Records supplied:
+++
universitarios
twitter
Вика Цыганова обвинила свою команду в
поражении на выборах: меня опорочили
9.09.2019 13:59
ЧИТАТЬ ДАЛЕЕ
+++
Exercise description:
Take the entries above and transcribe them exactly.

Exercise output:
universitarios
twitter
Вика Цыганова обвинила свою команду в
поражении на выборах: меня опорочили
9.09.2019 13:59
ЧИТАТЬ ДАЛЕЕ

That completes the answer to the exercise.